OTHER NEWS:

Balance Gene Discovered Thanks to Stumbling Fruit Flies

May 2014

TSRI scientists have discovered an important mechanism underlying sensory feedback that guides balance and limb movements. The finding, which the TSRI team uncovered in fruit flies, centers on a gene and a type of nerve cell required for detection of leg-joint angles.

The new study identified a new gene and a type of nerve cell required for detection of leg position. This image shows a stum-expressing sensory neuron in a leg joint.

“These cells resemble human nerve cells that innervate joints, and they encode joint-angle information in the same way,” said team leader and TSRI Assistant Professor Boaz Cook. If the findings can be fully replicated in humans, they could lead to a better understanding of, and treatments for, disorders arising from faulty proprioception – the detection of body position.

The proprioceptive sense of how limbs are positioned enables a person to touch the tip of the nose with the tip of a finger, even with eyes closed – an ability easily impaired by alcohol, which is why police often test suspected drunk drivers this way.

Scientists have known that proprioceptive signals originate from so-called mechanosensory neurons, whose nerve ends are embedded in muscles, skin and other tissues. The stretching or compression of these tissues opens ion channels in the nerve membrane, which results in a signal to the brain.

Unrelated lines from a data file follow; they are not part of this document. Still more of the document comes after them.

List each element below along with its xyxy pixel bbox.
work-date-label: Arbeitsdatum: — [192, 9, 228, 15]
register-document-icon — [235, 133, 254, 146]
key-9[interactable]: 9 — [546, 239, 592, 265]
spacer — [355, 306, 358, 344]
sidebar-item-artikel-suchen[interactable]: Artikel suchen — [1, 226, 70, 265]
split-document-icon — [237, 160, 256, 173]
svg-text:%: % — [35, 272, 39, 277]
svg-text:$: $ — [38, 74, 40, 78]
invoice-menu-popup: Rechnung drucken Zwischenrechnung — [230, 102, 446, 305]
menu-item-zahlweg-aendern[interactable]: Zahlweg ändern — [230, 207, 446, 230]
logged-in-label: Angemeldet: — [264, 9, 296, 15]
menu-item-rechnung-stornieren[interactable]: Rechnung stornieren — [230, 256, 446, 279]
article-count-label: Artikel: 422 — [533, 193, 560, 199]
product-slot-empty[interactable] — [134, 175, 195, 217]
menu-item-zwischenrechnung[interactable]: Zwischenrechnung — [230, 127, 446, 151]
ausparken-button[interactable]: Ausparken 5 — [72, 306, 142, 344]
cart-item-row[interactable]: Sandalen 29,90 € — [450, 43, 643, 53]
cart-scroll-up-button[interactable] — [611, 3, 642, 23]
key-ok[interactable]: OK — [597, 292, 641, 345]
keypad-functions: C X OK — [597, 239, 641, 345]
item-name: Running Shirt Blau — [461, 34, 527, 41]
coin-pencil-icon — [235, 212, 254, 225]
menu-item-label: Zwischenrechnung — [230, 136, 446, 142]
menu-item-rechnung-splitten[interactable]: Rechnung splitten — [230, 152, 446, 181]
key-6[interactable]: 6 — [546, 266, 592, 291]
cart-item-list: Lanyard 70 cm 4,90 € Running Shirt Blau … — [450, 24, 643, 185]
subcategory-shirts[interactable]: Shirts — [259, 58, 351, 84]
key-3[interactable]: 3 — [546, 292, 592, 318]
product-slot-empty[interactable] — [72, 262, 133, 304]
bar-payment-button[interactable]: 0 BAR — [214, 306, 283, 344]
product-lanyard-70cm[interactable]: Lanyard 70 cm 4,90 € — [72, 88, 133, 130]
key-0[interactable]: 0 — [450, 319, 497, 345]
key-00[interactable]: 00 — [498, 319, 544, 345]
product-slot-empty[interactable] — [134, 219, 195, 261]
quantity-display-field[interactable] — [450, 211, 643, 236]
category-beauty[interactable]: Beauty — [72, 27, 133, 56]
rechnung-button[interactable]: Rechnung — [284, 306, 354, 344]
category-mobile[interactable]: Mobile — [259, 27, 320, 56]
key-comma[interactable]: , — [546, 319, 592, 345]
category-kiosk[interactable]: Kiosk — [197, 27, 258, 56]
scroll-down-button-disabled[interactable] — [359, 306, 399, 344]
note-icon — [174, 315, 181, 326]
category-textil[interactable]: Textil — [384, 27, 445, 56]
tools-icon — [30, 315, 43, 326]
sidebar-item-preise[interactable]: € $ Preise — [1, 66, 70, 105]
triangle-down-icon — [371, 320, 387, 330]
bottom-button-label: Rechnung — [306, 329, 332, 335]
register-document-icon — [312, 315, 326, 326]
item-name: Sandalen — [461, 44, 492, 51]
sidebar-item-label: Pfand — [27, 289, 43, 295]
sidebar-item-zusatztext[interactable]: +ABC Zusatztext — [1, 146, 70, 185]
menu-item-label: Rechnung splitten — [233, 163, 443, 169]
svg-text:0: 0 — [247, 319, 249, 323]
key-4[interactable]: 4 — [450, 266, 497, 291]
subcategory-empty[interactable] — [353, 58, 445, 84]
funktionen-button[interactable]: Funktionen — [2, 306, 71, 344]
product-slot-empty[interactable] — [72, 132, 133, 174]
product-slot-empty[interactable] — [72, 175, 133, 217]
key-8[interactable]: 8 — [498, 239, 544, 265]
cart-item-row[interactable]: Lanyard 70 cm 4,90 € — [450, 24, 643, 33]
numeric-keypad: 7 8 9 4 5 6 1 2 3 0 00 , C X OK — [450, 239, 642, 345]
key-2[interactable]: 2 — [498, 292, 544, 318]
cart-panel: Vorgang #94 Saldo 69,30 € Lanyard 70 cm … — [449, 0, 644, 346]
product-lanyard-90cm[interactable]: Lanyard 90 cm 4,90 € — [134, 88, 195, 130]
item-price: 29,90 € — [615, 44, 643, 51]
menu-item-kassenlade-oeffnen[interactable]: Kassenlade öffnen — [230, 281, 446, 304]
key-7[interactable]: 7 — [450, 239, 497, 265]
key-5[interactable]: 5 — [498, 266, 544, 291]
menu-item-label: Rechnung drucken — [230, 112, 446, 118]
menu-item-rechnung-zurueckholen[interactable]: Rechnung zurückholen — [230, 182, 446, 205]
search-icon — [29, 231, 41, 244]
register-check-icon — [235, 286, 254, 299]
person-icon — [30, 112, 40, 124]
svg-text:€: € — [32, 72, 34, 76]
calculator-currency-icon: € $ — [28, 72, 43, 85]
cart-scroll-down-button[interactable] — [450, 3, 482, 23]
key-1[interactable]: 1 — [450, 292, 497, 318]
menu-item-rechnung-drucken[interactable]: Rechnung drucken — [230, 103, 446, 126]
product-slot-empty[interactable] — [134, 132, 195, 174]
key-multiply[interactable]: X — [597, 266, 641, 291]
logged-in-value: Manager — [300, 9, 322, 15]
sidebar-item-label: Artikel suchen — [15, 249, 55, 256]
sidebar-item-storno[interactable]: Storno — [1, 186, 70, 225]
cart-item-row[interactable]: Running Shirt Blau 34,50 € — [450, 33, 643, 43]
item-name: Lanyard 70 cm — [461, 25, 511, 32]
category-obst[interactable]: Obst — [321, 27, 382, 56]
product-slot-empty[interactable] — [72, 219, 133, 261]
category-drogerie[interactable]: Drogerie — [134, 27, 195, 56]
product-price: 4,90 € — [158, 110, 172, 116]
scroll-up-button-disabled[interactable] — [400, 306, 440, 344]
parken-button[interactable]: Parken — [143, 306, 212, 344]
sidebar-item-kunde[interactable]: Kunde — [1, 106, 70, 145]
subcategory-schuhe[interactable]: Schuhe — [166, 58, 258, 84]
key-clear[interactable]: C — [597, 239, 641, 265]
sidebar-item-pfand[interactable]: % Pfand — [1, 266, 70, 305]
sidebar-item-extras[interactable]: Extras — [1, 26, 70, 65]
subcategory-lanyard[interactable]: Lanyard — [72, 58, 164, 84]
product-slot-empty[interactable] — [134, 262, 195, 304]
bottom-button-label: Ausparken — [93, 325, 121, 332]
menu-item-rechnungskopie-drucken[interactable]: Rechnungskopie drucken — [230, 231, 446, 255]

What hasn't been clear is how such a neuron can specialize in sensing just one type of membrane-distorting stimulus – such as the angle of a limb joint – yet exclude others, such as impact pressures.

In the new study, Dr. Cook and two members of his laboratory, first author Bela S. Desai, a postdoctoral fellow, and graduate student Abhishek Chadha, sought to shed some light on this mystery with a study of Drosophila fruit flies. Because they mature quickly, Drosophila are often analyzed for clues to the genetic underpinnings of basic animal behaviors.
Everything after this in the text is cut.